3-way open baffle plus subs

Generally you want to have a driver with a higher Qts for more driver control in open baffle applications. Also have tried testing the speakers moved even further away from the wall? Moving them further away from the wall will help solve cancellation issues you might have in frequencies cancelling each other out, thus better bass response and such if your sound sounds thin.
 
If you care to rotate the images, viewers like myself would appreciate more of the work(time and effort) you put in. if you spend 5sec to rotate each image before uploading them otherwise we(each one of us) will have to download all the images then rotate them ourselves and that will take us more time.

I don't think that's the issue. Some times the attached pictures are rotated no matter the orientation from the source. It happens on my phone but never from PC. The source is always onedrive.
 
Sorry attachment forgotten

May I refer you to a statement of fact, which at one time you fund enlightening:

"Design goal: 80Hz - 400Hz in a sealed alignment.

A speaker + box_alignment that naturally meets the 80Hz - 400Hz design goal and uses equalization mainly for room effects will normally have better sound than a speaker+box which needs extensive equalization just to be flat over the main BW."

Hey Scott.

Indeed, that helped me at the time.

You state that as a matter of fact, but it is just one opinion. An informed opinion, but not a universal truth. I have come across others with informed opinions who were using boxes and moved onto OB, so I'm curious to understand how it sounds and if I prefer that to sealed.

And finally, to be brutally honest here (but in hopes of ultimately helping you) judging by the pictures of your room, it must be horrible sounding. Thus, it's not your speakers per say, it's that awful room.

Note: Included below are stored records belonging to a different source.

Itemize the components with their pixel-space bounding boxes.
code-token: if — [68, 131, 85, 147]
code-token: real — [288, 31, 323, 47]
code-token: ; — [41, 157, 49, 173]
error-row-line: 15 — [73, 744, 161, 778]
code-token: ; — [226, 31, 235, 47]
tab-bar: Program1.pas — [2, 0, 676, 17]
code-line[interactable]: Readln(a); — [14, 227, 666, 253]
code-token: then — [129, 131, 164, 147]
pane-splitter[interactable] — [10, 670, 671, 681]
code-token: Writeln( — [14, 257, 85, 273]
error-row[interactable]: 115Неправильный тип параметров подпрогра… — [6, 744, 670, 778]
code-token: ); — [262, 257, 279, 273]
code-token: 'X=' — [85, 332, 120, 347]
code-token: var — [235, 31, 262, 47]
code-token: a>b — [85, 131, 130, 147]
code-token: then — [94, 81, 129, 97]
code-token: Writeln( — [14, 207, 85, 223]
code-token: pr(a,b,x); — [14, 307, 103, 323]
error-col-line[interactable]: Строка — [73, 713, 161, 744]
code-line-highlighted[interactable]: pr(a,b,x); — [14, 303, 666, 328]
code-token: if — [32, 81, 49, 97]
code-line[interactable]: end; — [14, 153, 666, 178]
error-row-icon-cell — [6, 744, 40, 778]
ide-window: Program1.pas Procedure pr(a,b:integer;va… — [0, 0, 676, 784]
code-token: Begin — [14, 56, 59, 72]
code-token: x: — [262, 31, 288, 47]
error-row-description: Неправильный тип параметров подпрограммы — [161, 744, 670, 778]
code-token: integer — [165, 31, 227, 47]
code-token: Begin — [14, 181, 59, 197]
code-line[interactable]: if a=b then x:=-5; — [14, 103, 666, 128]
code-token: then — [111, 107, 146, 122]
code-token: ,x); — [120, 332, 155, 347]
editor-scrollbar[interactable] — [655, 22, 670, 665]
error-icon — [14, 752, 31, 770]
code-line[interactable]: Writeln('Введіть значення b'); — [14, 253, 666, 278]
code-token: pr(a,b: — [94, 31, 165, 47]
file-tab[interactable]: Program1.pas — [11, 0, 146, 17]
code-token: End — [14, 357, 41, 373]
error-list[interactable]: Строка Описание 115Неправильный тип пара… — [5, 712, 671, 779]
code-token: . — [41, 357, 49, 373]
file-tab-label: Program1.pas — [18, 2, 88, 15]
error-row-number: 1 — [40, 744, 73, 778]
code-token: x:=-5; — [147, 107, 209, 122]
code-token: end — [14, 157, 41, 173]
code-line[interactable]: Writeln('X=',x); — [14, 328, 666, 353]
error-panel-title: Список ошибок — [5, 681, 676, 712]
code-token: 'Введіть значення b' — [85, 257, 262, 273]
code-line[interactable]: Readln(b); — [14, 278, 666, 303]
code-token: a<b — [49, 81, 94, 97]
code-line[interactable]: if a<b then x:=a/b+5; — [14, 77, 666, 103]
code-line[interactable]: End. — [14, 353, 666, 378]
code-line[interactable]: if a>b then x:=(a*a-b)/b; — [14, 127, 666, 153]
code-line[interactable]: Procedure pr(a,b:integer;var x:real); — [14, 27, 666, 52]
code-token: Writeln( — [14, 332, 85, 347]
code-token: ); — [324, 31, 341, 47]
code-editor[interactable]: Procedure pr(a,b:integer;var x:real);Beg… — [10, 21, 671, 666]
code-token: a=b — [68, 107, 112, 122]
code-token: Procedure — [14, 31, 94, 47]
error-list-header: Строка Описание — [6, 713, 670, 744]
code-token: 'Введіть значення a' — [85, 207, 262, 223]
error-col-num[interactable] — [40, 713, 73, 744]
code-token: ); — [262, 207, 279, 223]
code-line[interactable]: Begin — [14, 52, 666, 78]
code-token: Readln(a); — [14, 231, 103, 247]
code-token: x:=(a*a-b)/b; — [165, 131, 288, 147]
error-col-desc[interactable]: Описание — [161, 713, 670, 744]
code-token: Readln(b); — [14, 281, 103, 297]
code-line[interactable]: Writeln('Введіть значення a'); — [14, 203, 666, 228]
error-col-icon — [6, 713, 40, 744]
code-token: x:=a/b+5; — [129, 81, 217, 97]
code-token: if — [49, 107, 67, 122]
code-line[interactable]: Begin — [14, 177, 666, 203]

Maybe I should move homes because of the listening room? You might have missed the first post where I recognized the room is nasty and room treatment was under way? I've known this for a while and tried some DIY approaches but didn't look good and since it's the living room I contracted the work.

BTW, it's "per se".
 
I have a 3 way plus sub OB system (a single 12" woofer with a 12" pro-sound coaxial for mid+tweet). So somewhat similar to what you are looking to build. My experience is that a single 12" woofer is sufficient if you cross over to the sub around 60Hz. My woofer is in a 14" wide by 8" deep "U baffle" and has 8mm of Xmax. I sometimes play it loud enough that it disturbs my wife upstairs and I do not hear any distress from the woofer. SO I hope that answers your original question.

Thanks for sharing this! May I ask which driver you use for the bottom end? And what kind of music do you listen to and how loud? More on the acoustic side of instruments, rock, classical?

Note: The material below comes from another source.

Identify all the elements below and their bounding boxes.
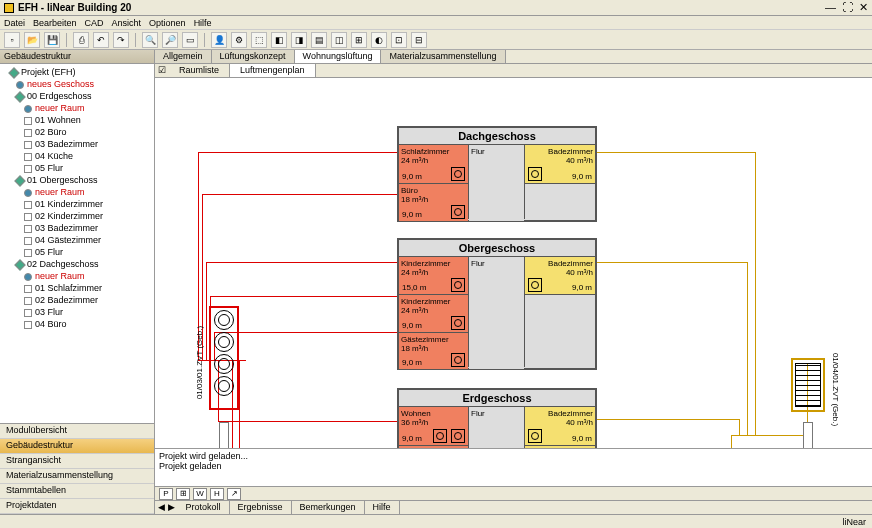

It's good to know one 12" works for you from 60Hz. Maybe one 10" allows me to get a feeling if OB is for me before buying more drivers. Crossing over to my subs at 60Hz would be good, and the 10" should be ok to go up to 300Hz to hand over to the 8".


Scott may be right about your room. The hard floor, in particular, strikes me as bad. A carpet would help as would some wall and ceiling treatment.

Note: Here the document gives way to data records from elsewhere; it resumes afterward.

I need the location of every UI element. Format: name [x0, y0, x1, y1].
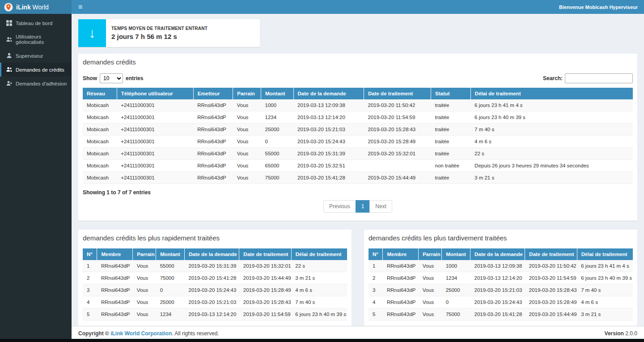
- sidebar-item-utilisateurs-geolocalises[interactable]: Utilisateurs géolocalisés: [0, 30, 72, 49]
- sidebar-item-superviseur[interactable]: Superviseur: [0, 49, 72, 63]
- table-cell: Mobicash: [83, 148, 117, 160]
- table-cell: 5: [83, 308, 97, 321]
- panel-title: demandes crédits les plus tardivement tr…: [369, 234, 507, 242]
- sidebar-item-demandes-de-credits[interactable]: Demandes de crédits: [0, 63, 72, 77]
- column-header[interactable]: Statut: [431, 88, 471, 99]
- version-value: 2.0.0: [625, 330, 637, 337]
- copyright-text: Copyright © iLink World Corporation. All…: [78, 330, 219, 337]
- column-header: Date de la demande: [185, 248, 239, 260]
- column-header[interactable]: Parrain: [233, 88, 261, 99]
- table-cell: RRnsi643dP: [193, 124, 233, 136]
- sidebar-toggle-button[interactable]: ≡: [72, 0, 89, 14]
- table-cell: 5: [369, 308, 383, 321]
- table-cell: Mobicash: [83, 124, 117, 136]
- sidebar-item-tableau-de-bord[interactable]: Tableau de bord: [0, 16, 72, 30]
- column-header[interactable]: Emetteur: [193, 88, 233, 99]
- page-length-select[interactable]: 10: [100, 73, 123, 83]
- info-box-label: TEMPS MOYEN DE TRAITEMENT ENTRANT: [111, 26, 208, 31]
- table-cell: 55000: [261, 148, 293, 160]
- table-cell: RRnsi643dP: [383, 308, 419, 321]
- table-cell: Depuis 26 jours 3 heures 29 minutes 34 s…: [470, 160, 633, 172]
- column-header[interactable]: Téléphone utilisateur: [117, 88, 193, 99]
- table-row: 1RRnsi643dPVous10002019-03-13 12:09:3820…: [369, 260, 633, 272]
- table-row: 3RRnsi643dPVous250002019-03-20 15:21:032…: [369, 284, 633, 296]
- table-header-row: N°MembreParrainMontantDate de la demande…: [369, 248, 633, 260]
- table-cell: 3 m 21 s: [577, 308, 633, 321]
- company-link[interactable]: iLink World Corporation: [110, 330, 172, 337]
- table-cell: 22 s: [470, 148, 633, 160]
- column-header[interactable]: Délai de traitement: [470, 88, 633, 99]
- table-row: Mobicash+24111000301RRnsi643dPVous02019-…: [83, 136, 633, 148]
- table-cell: 6 jours 23 h 40 m 39 s: [291, 308, 347, 321]
- credits-icon: [6, 67, 12, 73]
- table-cell: RRnsi643dP: [383, 260, 419, 272]
- table-cell: 1000: [442, 260, 470, 272]
- table-cell: 2019-03-20 15:28:49: [525, 296, 577, 308]
- table-cell: 6 jours 23 h 41 m 4 s: [577, 260, 633, 272]
- sidebar-menu: Tableau de bord Utilisateurs géolocalisé…: [0, 16, 72, 90]
- table-cell: 2019-03-20 15:21:03: [185, 296, 239, 308]
- search-input[interactable]: [565, 73, 633, 83]
- table-row: Mobicash+24111000301RRnsi643dPVous100020…: [83, 99, 633, 111]
- table-row: Mobicash+24111000301RRnsi643dPVous550002…: [83, 148, 633, 160]
- table-cell: 4: [83, 296, 97, 308]
- page-1-button[interactable]: 1: [356, 200, 370, 213]
- table-row: Mobicash+24111000301RRnsi643dPVous250002…: [83, 124, 633, 136]
- table-cell: Vous: [133, 272, 156, 284]
- table-header-row: N°MembreParrainMontantDate de la demande…: [83, 248, 347, 260]
- column-header[interactable]: Montant: [261, 88, 293, 99]
- table-cell: 2019-03-20 15:32:01: [239, 260, 291, 272]
- column-header: Parrain: [133, 248, 156, 260]
- table-cell: 2019-03-20 15:24:43: [185, 284, 239, 296]
- table-cell: 2019-03-20 15:41:28: [185, 272, 239, 284]
- table-cell: 2019-03-13 12:09:38: [293, 99, 364, 111]
- table-cell: traitée: [431, 148, 471, 160]
- table-cell: 2019-03-20 15:28:43: [364, 124, 431, 136]
- table-cell: traitée: [431, 172, 471, 184]
- table-cell: 0: [442, 296, 470, 308]
- table-cell: RRnsi643dP: [97, 260, 133, 272]
- next-page-button[interactable]: Next: [369, 200, 392, 213]
- column-header[interactable]: Réseau: [83, 88, 117, 99]
- table-cell: [364, 160, 431, 172]
- table-cell: 2019-03-20 15:28:49: [364, 136, 431, 148]
- column-header[interactable]: Date de traitement: [364, 88, 431, 99]
- table-cell: 75000: [442, 308, 470, 321]
- table-cell: Vous: [233, 148, 261, 160]
- credits-panel-header: demandes crédits: [78, 54, 637, 70]
- column-header: Montant: [442, 248, 470, 260]
- table-row: Mobicash+24111000301RRnsi643dPVous750002…: [83, 172, 633, 184]
- table-row: 2RRnsi643dPVous750002019-03-20 15:41:282…: [83, 272, 347, 284]
- table-cell: 2019-03-20 11:54:59: [364, 111, 431, 124]
- table-cell: Mobicash: [83, 136, 117, 148]
- column-header[interactable]: Date de la demande: [293, 88, 364, 99]
- table-cell: RRnsi643dP: [193, 99, 233, 111]
- table-cell: RRnsi643dP: [383, 284, 419, 296]
- table-cell: 2019-03-20 15:31:39: [293, 148, 364, 160]
- previous-page-button[interactable]: Previous: [323, 200, 356, 213]
- table-cell: 3 m 21 s: [291, 272, 347, 284]
- table-cell: traitée: [431, 111, 471, 124]
- menu-icon: ≡: [78, 3, 82, 11]
- table-cell: 3 m 21 s: [470, 172, 633, 184]
- table-cell: RRnsi643dP: [97, 284, 133, 296]
- table-cell: 2019-03-20 15:21:03: [470, 284, 525, 296]
- main-footer: Copyright © iLink World Corporation. All…: [72, 326, 644, 339]
- table-cell: 1: [369, 260, 383, 272]
- sidebar-item-demandes-adhesion[interactable]: Demandes d'adhésion: [0, 77, 72, 90]
- table-cell: 2019-03-20 15:32:01: [364, 148, 431, 160]
- column-header: Délai de traitement: [291, 248, 347, 260]
- table-cell: Mobicash: [83, 99, 117, 111]
- table-cell: Vous: [419, 308, 442, 321]
- welcome-text[interactable]: Bienvenue Mobicash Hyperviseur: [559, 4, 644, 10]
- membership-icon: [6, 81, 12, 86]
- brand-logo[interactable]: iLink World: [0, 0, 72, 14]
- table-row: 3RRnsi643dPVous02019-03-20 15:24:432019-…: [83, 284, 347, 296]
- brand-title: iLink World: [16, 4, 49, 11]
- table-cell: 2019-03-20 11:54:59: [239, 308, 291, 321]
- table-cell: 4 m 6 s: [577, 296, 633, 308]
- table-cell: 75000: [156, 272, 185, 284]
- table-cell: RRnsi643dP: [193, 111, 233, 124]
- dashboard-icon: [6, 20, 12, 26]
- table-cell: +24111000301: [117, 111, 193, 124]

Indeed. FWIW, I usually have a 2" wool rug covering most of the floor, but it's not enough. So the room treatment will cover the whole front and back walls and ceiling. What I cannot treat are the left and right walls. OB could be very good in having the nulls to the sides in this case.

The rest of this post is derived from my experience and I will note that others may have different experiences: As to where to measure from; that, IMHO, is the hardest part of OB design. If you measure very close it's not representative of what the system's power response is. The OB interacts with the room so much that outdoor measurements are, IMHO, close to useless. So after much messing around I have settled on measuring at the listening position (and the general vicinity adding some averaging). Compared to other speakers I've had in the room, unfiltered OB measurements look not so great, but sound very nice. So if you are obsessed with measurements maybe OB won't be for you as you'll never get rid of all of the wiggles in your curves (not without a lot of smoothing).

At what angle do you sit from your speakers? The usual equilateral triangle, so 60 degree angles and you being at 30 degrees from your speakers?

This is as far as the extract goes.